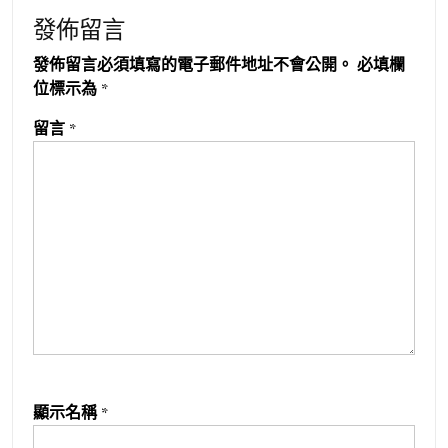
發佈留言
發佈留言必須填寫的電子郵件地址不會公開。
必填欄
位標示為
*
留言
*
顯示名稱
*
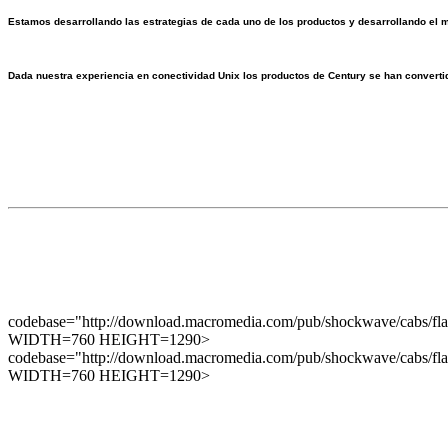
Estamos desarrollando las estrategias de cada uno de los productos y desarrollando el m
Dada nuestra experiencia en conectividad Unix los productos de Century se han converti
codebase="http://download.macromedia.com/pub/shockwave/cabs/flas
WIDTH=760 HEIGHT=1290>
codebase="http://download.macromedia.com/pub/shockwave/cabs/flas
WIDTH=760 HEIGHT=1290>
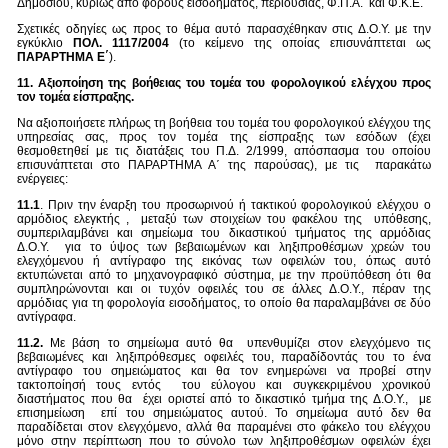
Δημοσίου, κυρίως από φόρους εισοδήματος, περιουσίας, Φ.Π.Α. και Φ.Κ.Ε.
Σχετικές οδηγίες ως προς το θέμα αυτό παρασχέθηκαν στις Δ.Ο.Υ. με την
εγκύκλιο
ΠΟΛ. 1117/2004
(το κείμενο της οποίας επισυνάπτεται ως
ΠΑΡΑΡΤΗΜΑ Ε΄
).
11. Αξιοποίηση της βοήθειας του τομέα του φορολογικού ελέγχου προς
τον τομέα είσπραξης.
Να αξιοποιήσετε πλήρως τη βοήθεια του τομέα του φορολογικού ελέγχου της
υπηρεσίας σας, προς τον τομέα της είσπραξης των εσόδων (έχει
θεσμοθετηθεί με τις διατάξεις του Π.Δ. 2/1999, απόσπασμα του οποίου
επισυνάπτεται στο ΠΑΡΑΡΤΗΜΑ Α΄ της παρούσας), με τις παρακάτω
ενέργειες:
11.1
. Πριν την έναρξη του προσωρινού ή τακτικού φορολογικού ελέγχου ο
αρμόδιος ελεγκτής , μεταξύ των στοιχείων του φακέλου της υπόθεσης,
συμπεριλαμβάνει και σημείωμα του δικαστικού τμήματος της αρμόδιας
Δ.Ο.Υ. για το ύψος των βεβαιωμένων και ληξιπροθέσμων χρεών του
ελεγχόμενου ή αντίγραφο της εικόνας των οφειλών του, όπως αυτό
εκτυπώνεται από το μηχανογραφικό σύστημα, με την προϋπόθεση ότι θα
συμπληρώνονται και οι τυχόν οφειλές του σε άλλες Δ.Ο.Υ., πέραν της
αρμόδιας για τη φορολογία εισοδήματος, το οποίο θα παραλαμβάνει σε δύο
αντίγραφα.
11.2.
Με βάση το σημείωμα αυτό θα υπενθυμίζει στον ελεγχόμενο τις
βεβαιωμένες και ληξιπρόθεσμες οφειλές του, παραδίδοντάς του το ένα
αντίγραφο του σημειώματος και θα τον ενημερώνει να προβεί στην
τακτοποίησή τους εντός του εύλογου και συγκεκριμένου χρονικού
διαστήματος που θα έχει οριστεί από το δικαστικό τμήμα της Δ.Ο.Υ., με
επισημείωση επί του σημειώματος αυτού. Το σημείωμα αυτό δεν θα
παραδίδεται στον ελεγχόμενο, αλλά θα παραμένει στο φάκελο του ελέγχου
μόνο στην περίπτωση που το σύνολο των ληξιπροθέσμων οφειλών έχει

**WHAT IS REQUIRED**
For the string "ληξιπροθέσμων", report how many lines of the records contain it, giving the number only.

**SOLUTION TO THIS TASK**
2